# ASSIGNED TASK
Exactly repeat all the records below, omitting the images they hold.

[Page images and extracted text]

▶

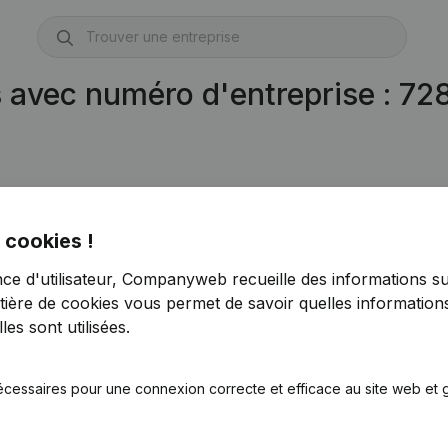
s avec numéro d'entreprise : 7
 cookies !
nce d'utilisateur, Companyweb recueille des informations su
tière de cookies
vous permet de savoir quelles informations
es sont utilisées.
écessaires pour une connexion correcte et efficace au site web et g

◀

# SOLUTION FOR THIS TASK
s avec numéro d'entreprise : 7
 cookies !
nce d'utilisateur, Companyweb recueille des informations su
tière de cookies
vous permet de savoir quelles informations
es sont utilisées.
écessaires pour une connexion correcte et efficace au site web et g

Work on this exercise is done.